I am having a problem when I orbit/explore in my 3D window. I have isolated the problem to the specific file. I have played around with all of the variables for the 3D window settings and have not been able to fix the problem.

The problem I am having is that when I orbit or explore, as I move around, my model gets clipped as if I have a clipping plane set up. The attached images show my model on the right when I start to explore and the model on the left is as I get closer to the model. Notice the model being clipped.

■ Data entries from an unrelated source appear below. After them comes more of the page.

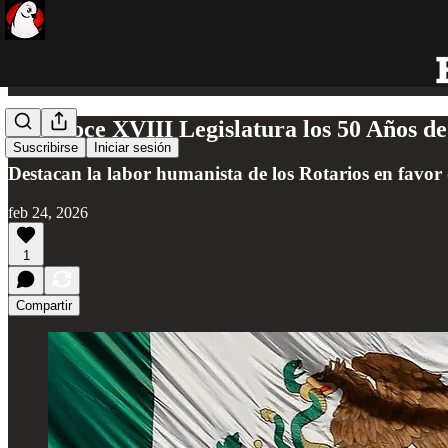
Reconoce XVIII Legislatura los 50 Años d
Suscribirse
Iniciar sesión
Destacan la labor humanista de los Rotarios en favo
feb 24, 2026
1
Compartir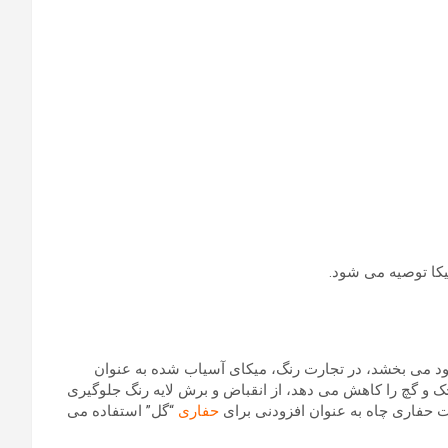
کا توصیه می شود.
بود می بخشد، در تجارت رنگ، میکای آسیاب شده به عنوان
ک و گچ را کاهش می دهد، از انقباض و برش لایه رنگ جلوگیری
ت حفاری چاه به عنوان افزودنی برای
حفاری
“گل” استفاده می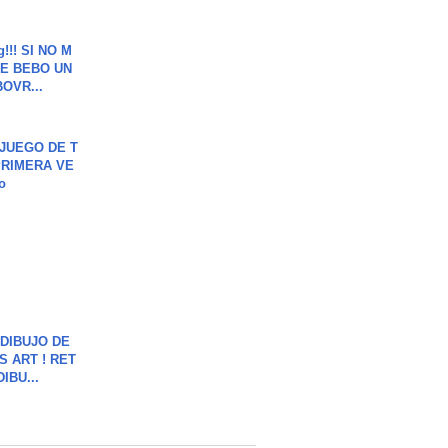
g!!! SI NO M
E BEBO UN
OVR...
JUEGO DE T
PRIMERA VE
o
DIBUJO DE
S ART ! RET
DIBU...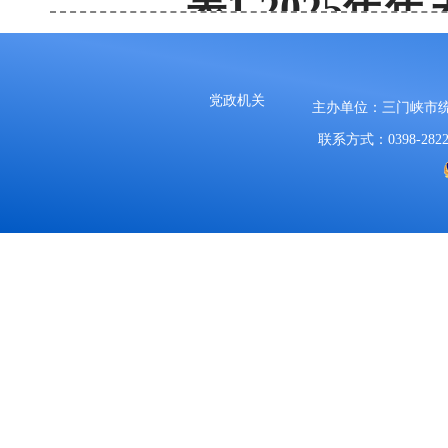
表1
202
5
年年
党政机关
主办单位：三门峡市
全市常住人口
联系方式：0398-2822
其中：城镇
乡村
其中：男性
女性
其中：0-1
16-
60周
图1
2021-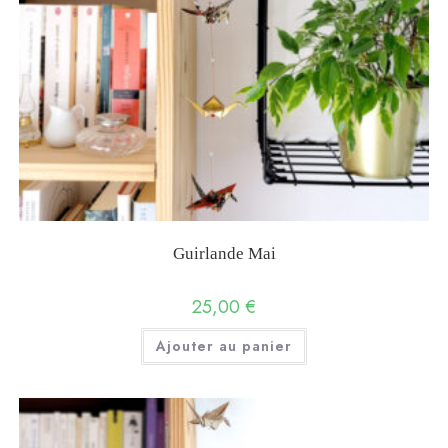
Guirlande Mai
25,00
€
Ajouter au panier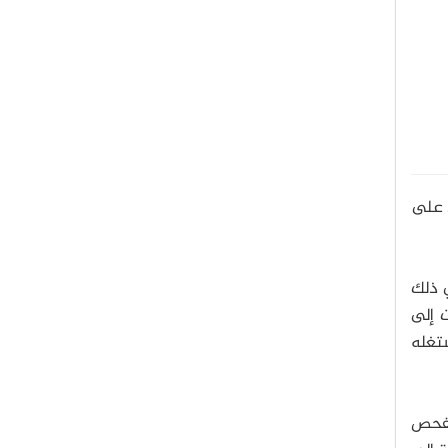
5 مليار تطبيق موجود على
ي ذلك
 إلى
ستغله
بتفحص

I have found a variable that I thought would solve my problem, but this does not work like I thought it would: 3D Window Settings> under OpenGL Options, the slider for "Always display all elements located within the following radius. When I set this to zero, nothing seems to happen, yet when I set this to a higher number the clipping plane seems to get further away from my camera.

Any thoughts?

view1-1.jpg
Robert J. Garand
ArchiCAD USA 27-Build 5001 USA FULL
Windows 10 Prof (64 bit) - Intel i9-10920X CPU 3.50 GHz - 128 GB RAM - NVIDIA Quadro RTX 5000
8 REPLIES 8
Link
Graphisoft Partner
Graphisoft Partner
Sounds like OpenGL is culling your model.

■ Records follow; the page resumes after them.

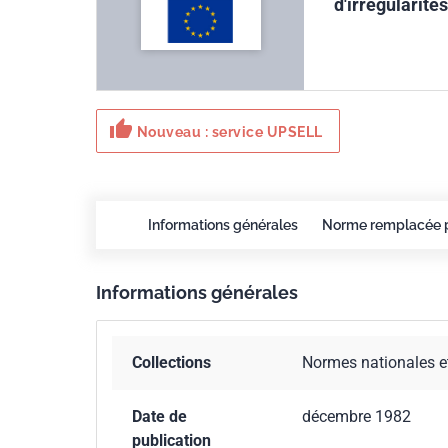
d'irrégularité
thumb_up
Nouveau : service UPSELL
Informations générales
Norme remplacée 
Informations générales
Collections
Normes nationales e
Date de
décembre 1982
publication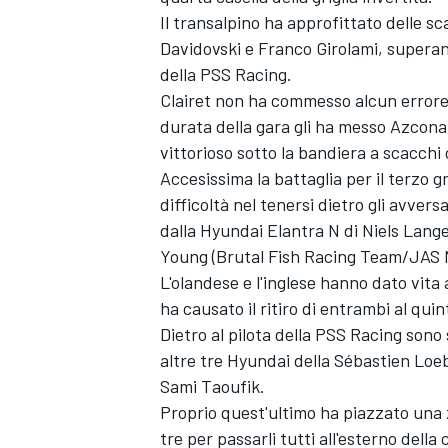
Il transalpino ha approfittato delle 
Davidovski e Franco Girolami, superan
della PSS Racing.
Clairet non ha commesso alcun errore 
durata della gara gli ha messo Azcon
vittorioso sotto la bandiera a scacchi c
Accesissima la battaglia per il terzo 
difficoltà nel tenersi dietro gli avver
dalla Hyundai Elantra N di Niels Lang
Young (Brutal Fish Racing Team/JAS 
L'olandese e l'inglese hanno dato vita
ha causato il ritiro di entrambi al qui
Dietro al pilota della PSS Racing sono 
altre tre Hyundai della Sébastien Loe
Sami Taoufik.
Proprio quest'ultimo ha piazzato una za
tre per passarli tutti all'esterno del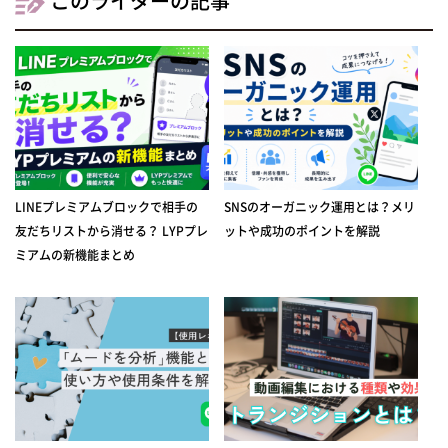
このライターの記事
LINEプレミアムブロックで相手の
SNSのオーガニック運用とは？メリ
友だちリストから消せる？ LYPプレ
ットや成功のポイントを解説
ミアムの新機能まとめ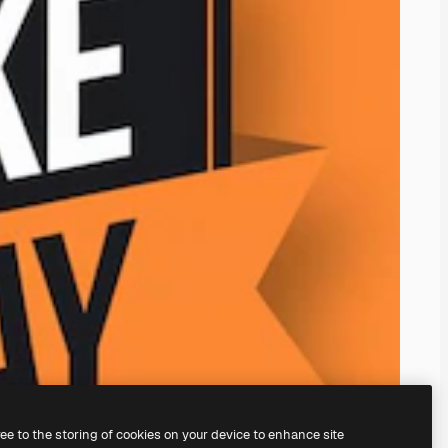
ree to the storing of cookies on your device to enhance site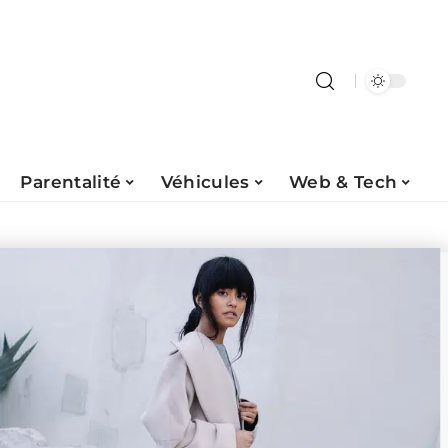
Parentalité
Véhicules
Web & Tech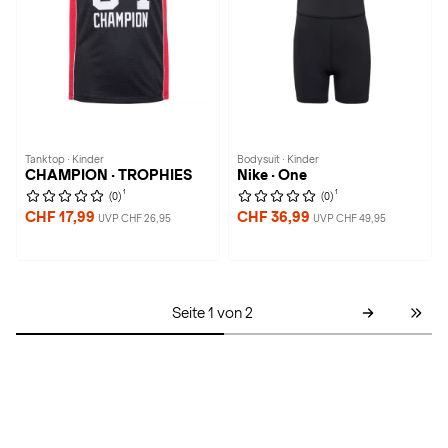
Tanktop · Kinder
Bodysuit · Kinder
CHAMPION · TROPHIES
Nike · One
1
1
(0)
(0)
CHF 17,99
CHF 36,99
UVP CHF 26,95
UVP CHF 49,95
Seite 1 von 2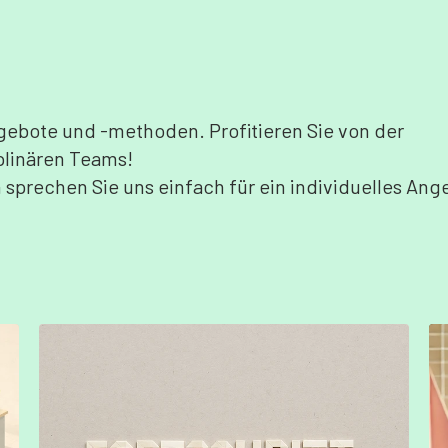
ngebote und -methoden. Profitieren Sie von der
iplinären Teams!
nn sprechen Sie uns einfach für ein individuelles Ang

According to the ArchiCAD 10 New Features Guide, This means that when you are navigating in 3D, OpenGL always calculates which parts of the whole 3D model will not be visible for the current frame at the current camera position, and will not calculate with those for that frame. This can increase the speed considerably, especially if you consider how much data you don’t have to process when your camera position puts most of the building behind the camera. Culling is part of OpenGL, so all graphics cards that support OpenGL (practically all graphics cards today) will be able to take advantage of this feature.

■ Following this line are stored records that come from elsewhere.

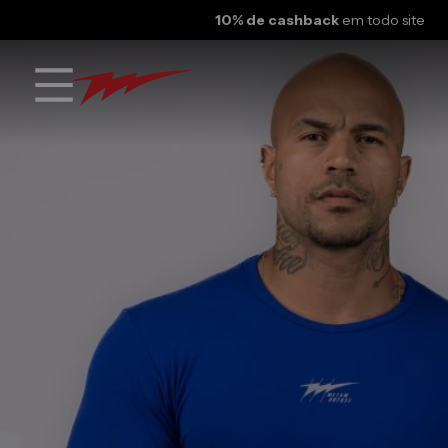
6x sem juros
nos cartões de crédito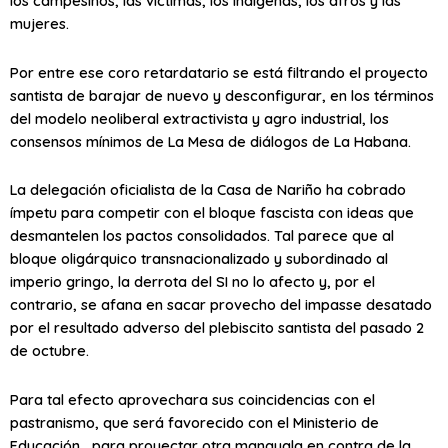
los campesinos, las víctimas, los indígenas, los afros y las
mujeres.
Por entre ese coro retardatario se está filtrando el proyecto
santista de barajar de nuevo y desconfigurar, en los términos
del modelo neoliberal extractivista y agro industrial, los
consensos mínimos de La Mesa de diálogos de La Habana.
La delegación oficialista de la Casa de Nariño ha cobrado
ímpetu para competir con el bloque fascista con ideas que
desmantelen los pactos consolidados. Tal parece que al
bloque oligárquico transnacionalizado y subordinado al
imperio gringo, la derrota del SI no lo afecto y, por el
contrario, se afana en sacar provecho del impasse desatado
por el resultado adverso del plebiscito santista del pasado 2
de octubre.
Para tal efecto aprovechara sus coincidencias con el
pastranismo, que será favorecido con el Ministerio de
Educación, para proyectar otra manguala en contra de la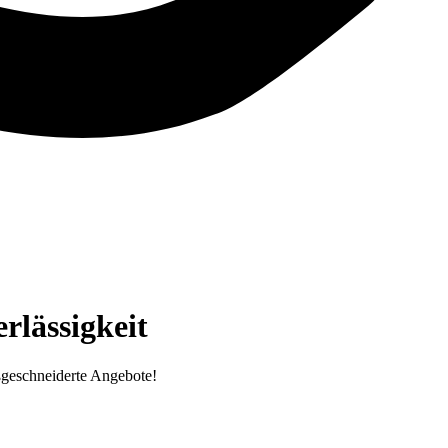
lässigkeit
ßgeschneiderte Angebote!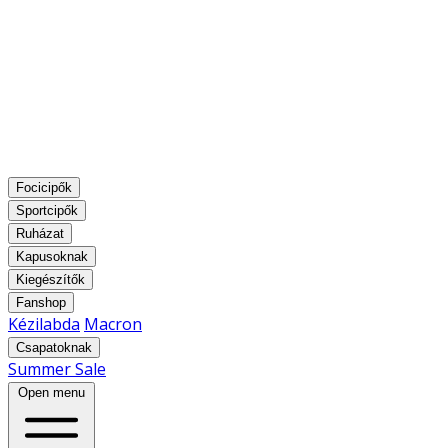
Focicipők
Sportcipők
Ruházat
Kapusoknak
Kiegészítők
Fanshop
Kézilabda
Macron
Csapatoknak
Summer Sale
Open menu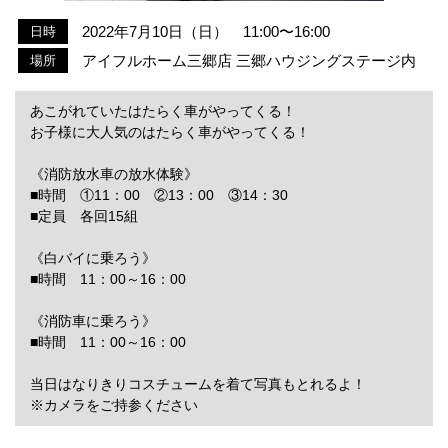
2022年7月10日（日） 11:00〜16:00
日時
アイフルホーム三郷店 三郷ハウジングステージ内
場所
あこがれていたはたらく車がやってくる！
お子様に大人気のはたらく車がやってくる！
《消防放水車の放水体験》
■時間 ①11：00 ②13：00 ③14：30
■定員 各回15組
《白バイに乗ろう》
■時間 11：00～16：00
《消防車に乗ろう》
■時間 11：00～16：00
当日はなりきりコスチュームを着て写真もとれるよ！
※カメラをご持参ください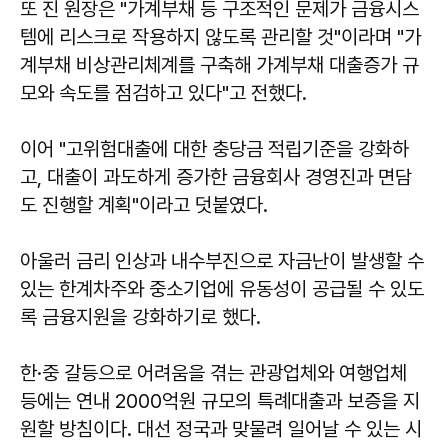
또 진 원장은 "가계부채 등 구조적인 문제가 금융시스
템에 리스크로 작용하지 않도록 관리할 것"이라며 "가
계부채 비상관리체계를 구축해 가계부채 대출증가 규
모와 속도를 점검하고 있다"고 전했다.
이어 "고위험대출에 대한 충당금 적립기준을 강화하
고, 대출이 과도하게 증가한 금융회사 경영진과 면담
도 진행할 계획"이라고 덧붙였다.
아울러 금리 인상과 내수부진으로 자금난이 발생할 수
있는 한계차주와 중소기업에 유동성이 공급될 수 있도
록 금융지원을 강화하기로 했다.
한·중 갈등으로 어려움을 겪는 관광업체와 여행업체
등에는 연내 2000억원 규모의 특례대출과 보증을 지
원할 방침이다. 대선 정국과 맞물려 일어날 수 있는 시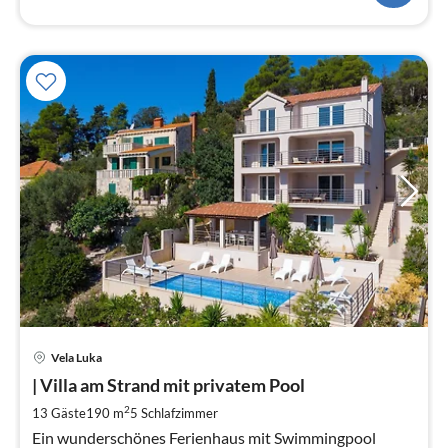
Pre
Vela Luka
ab
2
| Villa am Strand mit privatem Pool
pr
2
13 Gäste
190 m
5
Schlafzimmer
Na
Ein wunderschönes Ferienhaus mit Swimmingpool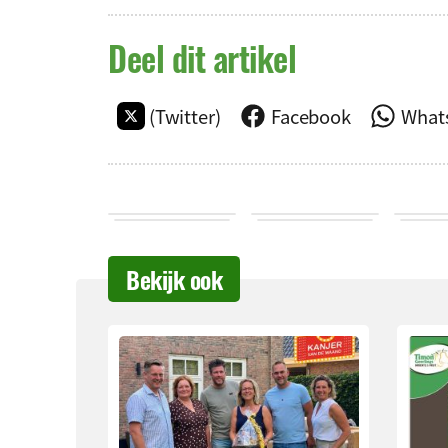
Deel dit artikel
(Twitter)
Facebook
What
Bekijk ook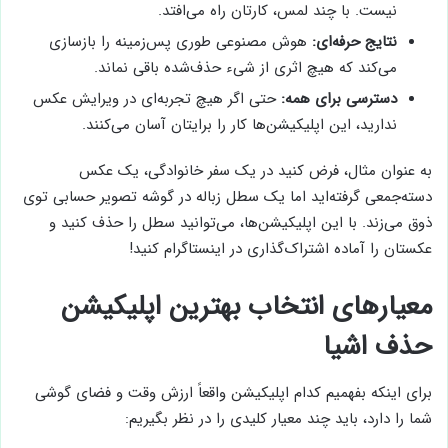
نیست. با چند لمس، کارتان راه می‌افتد.
نتایج حرفه‌ای:
هوش مصنوعی طوری پس‌زمینه را بازسازی
می‌کند که هیچ اثری از شیء حذف‌شده باقی نماند.
دسترسی برای همه:
حتی اگر هیچ تجربه‌ای در ویرایش عکس
ندارید، این اپلیکیشن‌ها کار را برایتان آسان می‌کنند.
به عنوان مثال، فرض کنید در یک سفر خانوادگی، یک عکس
دسته‌جمعی گرفته‌اید اما یک سطل زباله در گوشه تصویر حسابی توی
ذوق می‌زند. با این اپلیکیشن‌ها، می‌توانید سطل را حذف کنید و
عکستان را آماده اشتراک‌گذاری در اینستاگرام کنید!
معیارهای انتخاب بهترین اپلیکیشن
حذف اشیا
برای اینکه بفهمیم کدام اپلیکیشن واقعاً ارزش وقت و فضای گوشی
شما را دارد، باید چند معیار کلیدی را در نظر بگیریم: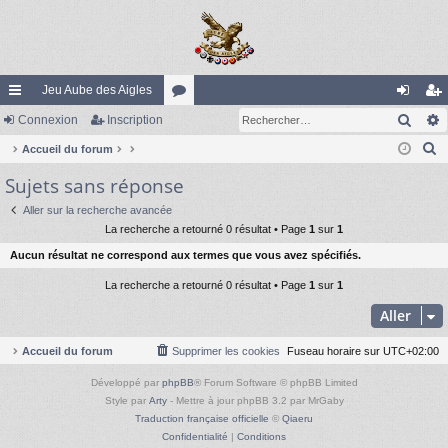
Jeu Aube des Aigles
Rech
ac
Connexion
Inscription
or
on
ns
R
co
Accueil du forum
u
ne
cri
e
Sujets sans réponse
ur
m
xi
pti
c
ci
s
on
on
Aller sur la recherche avancée
h
La recherche a retourné 0 résultat • Page
1
sur
1
e
s
Aucun résultat ne correspond aux termes que vous avez spécifiés.
r
c
La recherche a retourné 0 résultat • Page
1
sur
1
h
Aller
e
r
Accueil du forum
Supprimer les cookies
Fuseau horaire sur
UTC+02:00
Développé par
phpBB
® Forum Software © phpBB Limited
Style par
Arty
- Mettre à jour phpBB 3.2 par MrGaby
Traduction française officielle
©
Qiaeru
Confidentialité
|
Conditions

To alter that setting you need to adjust the 'Customize feedback speed in Frmes per Second' slider, or simply uncheck it.

Cheers,
Link.
Anonymous
Not applicable
A colleague of mine has experienced this too. Thanks for the tip, Link, I will pass it on to him.
alemanda
Advocate
Sorry if I resume a so old topic but I was wondering if it is possible to have a clipping plane in archicad for small room rendering purpose.
AC27 latest hotfix

Win 10 Pro 64bit

Double XEON 14 CORES (tot 28 physical cores)

32GB RAM - SSD 256GB - Nvidia Quadro K620

Display DELL 25'' 2560x1440

www.almadw.it
Barry Kelly
Moderator
alemanda wrote:
Sorry if I resume a so old topic but I was wondering if it is possible to have a clipping plane in archicad for small room rendering purpose.
Sounds like you want the '3D Cutting Planes'.
These can be set up and saved with your views.
And you can have multiple cutting planes in a view.
They can also be toggled on/off.

Barry.
One of the forum moderators.
Versions 6.5 to 27
i7-10700 @ 2.9Ghz, 32GB ram, GeForce RTX 2060 (6GB), Windows 10
Lenovo Thinkpad - i7-1270P 2.20 GHz, 32GB RAM, Nvidia T550, Windows 11
alemanda
Advocate
Thanks Barry ...
I know about 3D cutting planes ... I was taliking about clipping plane meaning camera clipping planes.
In other words I need to clip part of the 3D view in order to have a better rendering of small rooms; I need the 3D view to be clipped but considered during rendering process (light bounces, light sources, etc) ... is it possible to achieve with 3D cutting planes or somehow else in archicad?
AC27 latest hotfix

Win 10 Pro 64bit

Double XEON 14 CORES (tot 28 physical cores)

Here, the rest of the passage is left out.